Even as a small child, Eve had wanted to make a worthy contribution to the world and not just steal worldly goods from unsuspecting travelers on the high seas—or on the low seas, for that matter. Any liquid-located larceny was bad. Several years ago, fortune had smiled upon her in a less than ideal way: Her great-great-uncle, a vampire, had participated in a duel with a young upstart warlock. Needless to say, he had bitten the dust both figuratively and literally. Though he had won the duel, he had sadly miscalculated the sunrise and gone from being one of the great undead to just plain dead. Still, her inheritance had allowed Eve to abandon her father's ship and chart her own course, reinventing herself by remodeling her uncle's old manor on the outskirts of London as an asylum for the supernaturally insane.

Although mostly mortal and not of a supernatural bent, Eve Bluebeard did have a skeleton or two in the old family wardrobe. There was a werewolf or three, and warlocks, though only one vampire now that her great-great-uncle was dead. This rich, diverse ancestry had given Eve a compassion for the supernatural, and also marginal inclusion into the otherworldly world.

Her father, literally an old sea dog, had inherited a few shapeshifter traits, though he was not yet nor would he ever be a full-blooded werewolf. Captain Bluebeard couldn't change shape under the full moon—or any moon—but he did have a terrible growl, a worse bite than bark, acute hearing, and could sniff out a ship in the dead of night. He also aged somewhat slower than humans. Eve had a few werewolf attributes herself, but interspecies marriages to mortals had diluted the Bluebeard blood severely. By the time the shape-shifter genes reached Eve, she was left with merely an acute sense of smell and rather warm blood, often going without a cape until winter's first snowfall.

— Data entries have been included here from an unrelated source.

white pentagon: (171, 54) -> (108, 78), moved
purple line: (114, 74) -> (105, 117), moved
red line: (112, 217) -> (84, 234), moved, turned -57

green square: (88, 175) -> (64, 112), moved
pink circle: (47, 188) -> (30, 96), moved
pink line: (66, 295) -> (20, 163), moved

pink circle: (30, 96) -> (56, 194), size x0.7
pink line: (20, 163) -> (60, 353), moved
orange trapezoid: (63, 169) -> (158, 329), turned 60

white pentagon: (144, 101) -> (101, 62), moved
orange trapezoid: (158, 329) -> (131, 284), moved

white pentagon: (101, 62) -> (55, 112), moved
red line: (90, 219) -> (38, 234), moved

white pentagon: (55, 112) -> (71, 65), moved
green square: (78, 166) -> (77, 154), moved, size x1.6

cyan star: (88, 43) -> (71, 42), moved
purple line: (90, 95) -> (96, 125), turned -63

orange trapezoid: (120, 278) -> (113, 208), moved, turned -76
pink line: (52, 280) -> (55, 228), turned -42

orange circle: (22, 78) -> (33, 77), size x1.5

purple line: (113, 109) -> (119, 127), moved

It had been Eve's paternal grandmother who had passed on the genes. Grandmother Ruby had been a full-blooded werewolf, and had raised Eve after Eve's mother died when she was a girl. Eve had loved Ruby dearly, even though as the years passed the woman had gone beyond eccentricity into sheer lunacy. Werewolves, as Eve learned early in life, could shift shapes only when the moon was full, and in fact they had to change form then. But after the full moon came and went, Eve's dear daft grandmother would howl and wander the house in search of her full-length fur wrap that she always seemed to "lose" for twenty-some days every month.

It was from tending to her grandmother in the old woman's final years that Eve had recognized what she wanted to do with her life, which had nothing whatsoever to do with pirates or plunder. Instead, she yearned to help others who were struck with mental instability—especially those who were stark, howling mad. Thus, after her grandmother's death, Eve had dedicated her life to the cause. Helping the supernaturally insane, she hoped to become a "psychiatrist"—a new scientific term for those who studied illnesses of the mind.

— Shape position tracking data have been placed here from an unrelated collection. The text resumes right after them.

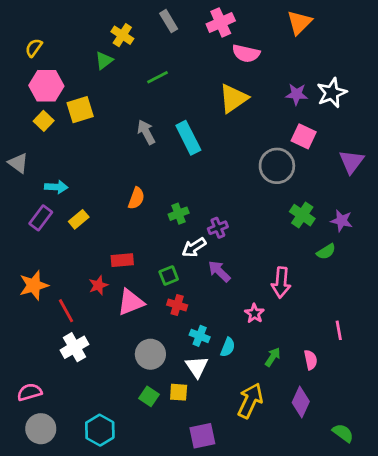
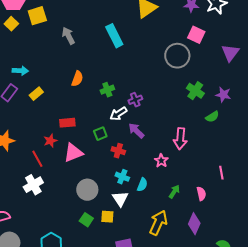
gray arrow: (146, 132) -> (68, 36), moved
red cross: (177, 305) -> (118, 151), moved
red line: (66, 311) -> (37, 159), moved

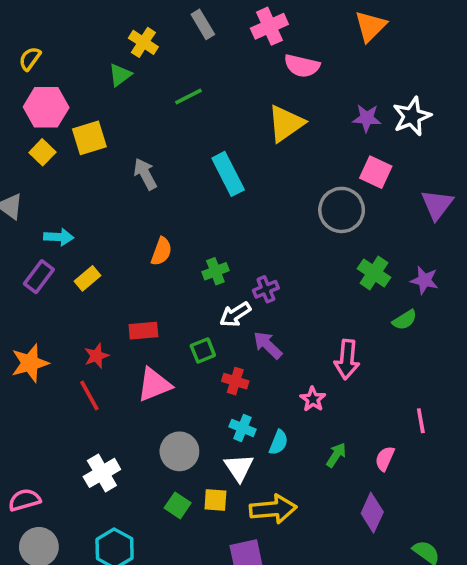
red star: (50, 141) -> (97, 356), moved
white cross: (33, 185) -> (102, 473), moved
pink semicircle: (201, 194) -> (385, 459), turned -144
yellow arrow: (158, 223) -> (273, 509), moved, turned 60

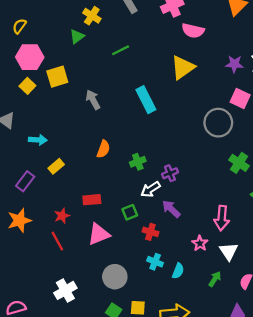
purple rectangle: (39, 277) -> (25, 181), moved
white triangle: (239, 468) -> (229, 251), moved

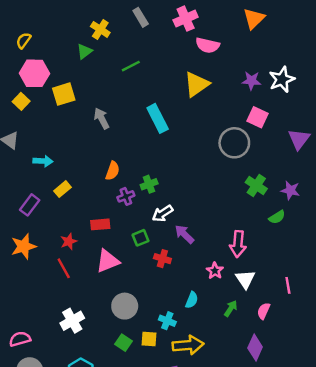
yellow square: (27, 86) -> (21, 101), moved
purple cross: (170, 173) -> (126, 196), moved
cyan cross: (155, 262) -> (167, 321), moved

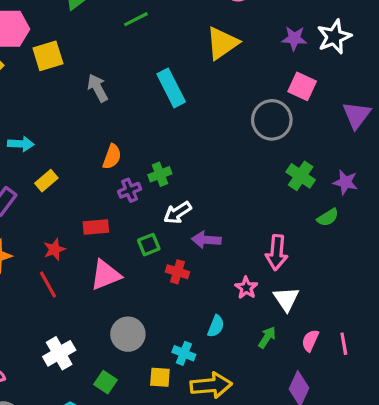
purple arrow: (184, 234) -> (206, 240), turned -40
pink line: (288, 285) -> (344, 344), moved
green square: (123, 343) -> (106, 382), moved

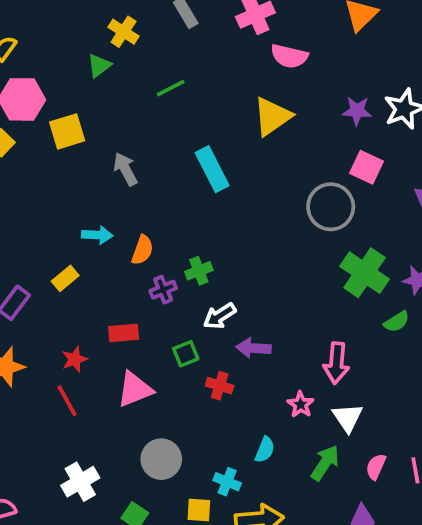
cyan arrow: (21, 144) -> (97, 235), moved
green cross: (301, 176) -> (365, 273), size x1.4
green arrow: (267, 337) -> (325, 463), size x1.4

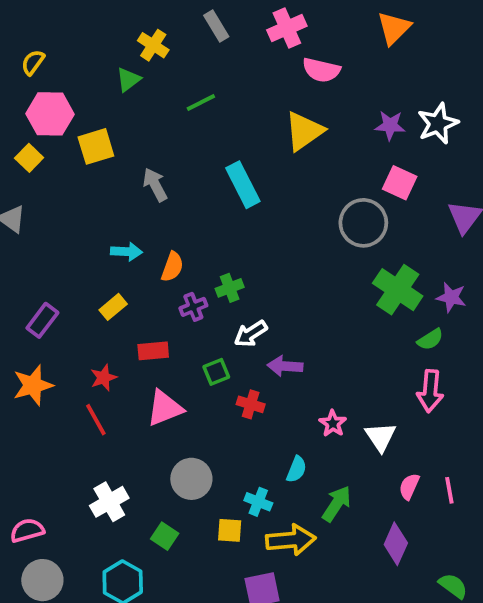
yellow rectangle: (65, 278) -> (113, 307), moved
pink arrow: (336, 363) -> (430, 391), moved
green arrow: (325, 463) -> (337, 504), moved

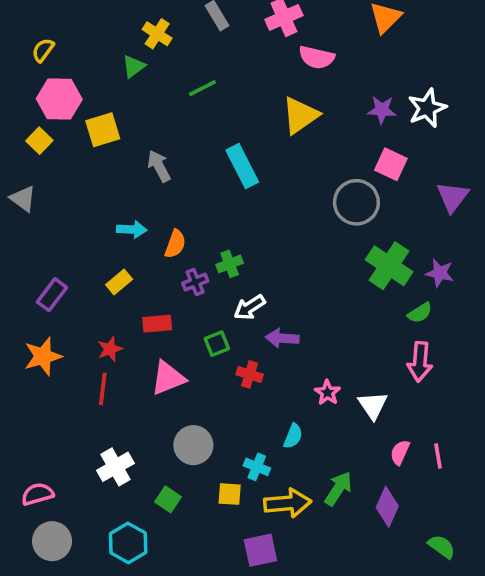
red line: (96, 420) -> (103, 389), turned 36
green arrow: (337, 504) -> (338, 489), moved

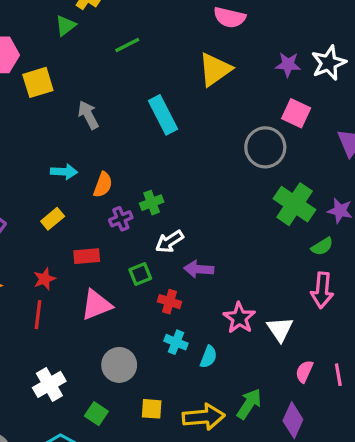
pink star: (327, 393) -> (239, 318), size x1.4
cyan cross: (257, 467) -> (176, 342), moved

In the past, this new field of psychiatry would have been considered witchcraft, and practitioners would have been burned at the stake. But as time marched forward, so did acceptance. It was the modern world now, and medical science was finally venturing out of the closet. The medical community had discovered that the mind could be diseased like other parts of the body, and with this groundbreaking revelation it had become the general consensus among men of intellect that the insane could be helped to live more normal lives.